We all looked out the windshield to where he pointed. It looked like a haboob, a huge cloud of dust coming at us from the northeast. I hopped out and climbed the ladder on the back. Standing on top of the van, I confirmed the worst. The fleet of black SUVs that had been sitting in the dry wash was now in motion. The vehicles drove toward Plaster City, four across and three deep.

“Fuck me,” I said.

I slid down the front windshield, rolled off the small hood, and fell to the ground.

Snout screamed, “Hey, watch the paint!”

I ignored him. “We have to get the fuck out of here. Now. Right now. This place is about to get bloody.”

A gun fired. A bullet pinged off the side of the van.

“The hell?” Snout said.

“Get down,” I shouted.

I dropped to the ground and scanned the crowd. Finally, I spotted Goyo about twenty yards away, aiming his pistol and firing again. Buck Buck fired back. Goyo dove behind a low wall.
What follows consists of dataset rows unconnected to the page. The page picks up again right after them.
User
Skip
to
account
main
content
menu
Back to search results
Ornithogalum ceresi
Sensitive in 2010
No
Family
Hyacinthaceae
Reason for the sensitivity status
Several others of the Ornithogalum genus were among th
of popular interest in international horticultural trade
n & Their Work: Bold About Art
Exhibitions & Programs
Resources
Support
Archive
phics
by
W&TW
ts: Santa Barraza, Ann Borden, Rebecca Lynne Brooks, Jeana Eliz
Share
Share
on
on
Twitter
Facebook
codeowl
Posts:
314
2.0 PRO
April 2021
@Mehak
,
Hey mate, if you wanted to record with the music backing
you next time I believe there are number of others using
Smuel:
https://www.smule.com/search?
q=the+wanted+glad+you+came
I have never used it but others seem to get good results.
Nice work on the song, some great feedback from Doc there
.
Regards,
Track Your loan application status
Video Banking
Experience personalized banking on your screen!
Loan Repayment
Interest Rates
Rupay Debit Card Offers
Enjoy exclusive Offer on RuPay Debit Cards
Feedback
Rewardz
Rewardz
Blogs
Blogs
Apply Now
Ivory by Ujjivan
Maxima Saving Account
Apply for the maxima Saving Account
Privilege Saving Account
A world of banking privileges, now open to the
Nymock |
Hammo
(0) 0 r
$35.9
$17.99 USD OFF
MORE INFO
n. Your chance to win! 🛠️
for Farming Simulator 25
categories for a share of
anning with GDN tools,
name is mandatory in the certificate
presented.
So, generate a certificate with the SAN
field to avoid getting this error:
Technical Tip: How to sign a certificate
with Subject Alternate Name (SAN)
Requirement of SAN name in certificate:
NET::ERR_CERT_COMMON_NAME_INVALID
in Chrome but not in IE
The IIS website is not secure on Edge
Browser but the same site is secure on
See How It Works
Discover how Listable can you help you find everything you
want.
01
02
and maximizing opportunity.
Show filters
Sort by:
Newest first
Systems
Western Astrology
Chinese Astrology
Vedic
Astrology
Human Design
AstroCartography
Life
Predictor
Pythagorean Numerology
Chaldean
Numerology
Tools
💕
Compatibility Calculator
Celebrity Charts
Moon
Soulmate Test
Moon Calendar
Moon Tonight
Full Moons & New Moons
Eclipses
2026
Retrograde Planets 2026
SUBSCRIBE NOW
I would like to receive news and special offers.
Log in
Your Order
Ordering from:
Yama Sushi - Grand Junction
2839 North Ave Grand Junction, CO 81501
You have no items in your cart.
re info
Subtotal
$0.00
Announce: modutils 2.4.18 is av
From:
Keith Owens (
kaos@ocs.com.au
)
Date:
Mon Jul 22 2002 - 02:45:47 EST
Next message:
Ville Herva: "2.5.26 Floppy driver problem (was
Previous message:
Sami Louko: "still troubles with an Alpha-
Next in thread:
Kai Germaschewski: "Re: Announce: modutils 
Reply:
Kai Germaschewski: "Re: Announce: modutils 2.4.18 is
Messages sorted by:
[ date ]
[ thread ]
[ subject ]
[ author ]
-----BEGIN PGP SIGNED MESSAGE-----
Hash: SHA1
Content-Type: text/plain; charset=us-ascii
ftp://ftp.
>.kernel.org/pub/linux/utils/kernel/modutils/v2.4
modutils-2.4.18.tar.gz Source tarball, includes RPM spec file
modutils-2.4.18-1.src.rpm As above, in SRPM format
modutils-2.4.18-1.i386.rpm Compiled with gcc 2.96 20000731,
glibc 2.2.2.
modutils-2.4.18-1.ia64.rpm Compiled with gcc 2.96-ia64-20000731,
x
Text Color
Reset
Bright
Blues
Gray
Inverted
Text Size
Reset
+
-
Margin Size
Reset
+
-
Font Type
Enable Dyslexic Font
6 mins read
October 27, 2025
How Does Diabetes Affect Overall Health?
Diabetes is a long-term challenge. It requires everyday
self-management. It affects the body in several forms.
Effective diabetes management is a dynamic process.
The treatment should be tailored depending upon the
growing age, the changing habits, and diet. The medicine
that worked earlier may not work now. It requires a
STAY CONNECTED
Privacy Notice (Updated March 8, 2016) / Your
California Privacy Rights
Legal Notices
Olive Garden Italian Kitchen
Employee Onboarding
The gunfire stopped the fight. The crack of a gun had that power.

“Buck Buck! Fire a couple shots in the air,” I said.

“Tonight long stick goes boom,” he shouted.

The shotgun thundered. Men scattered from the sound. I caught sight of Bobby and Rudy, bloody and bruised, but still dishing punishment. Bobby’s shoulder was saturated in blood, the bandages and sling frayed and torn. He finally caught sight of the van. I waved him over, pointing quickly to the dust cloud closing in. Bobby swore and grabbed Rudy by the collar, moving toward the van.

Goyo stood up and lined up his shot, aiming at the running Bobby.

Without thinking, I took off toward Goyo. He fired at Bobby. I didn’t look to see if he hit his mark. By the time he caught sight of me, I was right on him. He turned and fired. I felt my arm get warm, but I didn’t let it stop me, tackling him at the waist. We hit the ground hard. He tried to raise the pistol, but I grabbed his wrist with one hand and punched him in the ribs with the other.

He hit me with a shot to the neck that rocked me and relaxed my grip. He brought his knees up and pushed, knocking me off him. I rolled to a knee, but he was already standing and pointing his pistol at me. I closed my eyes and saw Juan’s face.

He fired.

But I didn’t die. I opened my eyes to see Goyo slump down onto the ground, blood pouring from what was left of his head. I looked around, confused.

The first black SUV had breached the factory grounds, men with rifles standing in the open sunroofs. Men with pistols pointing out windows. They fired into the crowd, men wearing Los Hermanos jackets falling.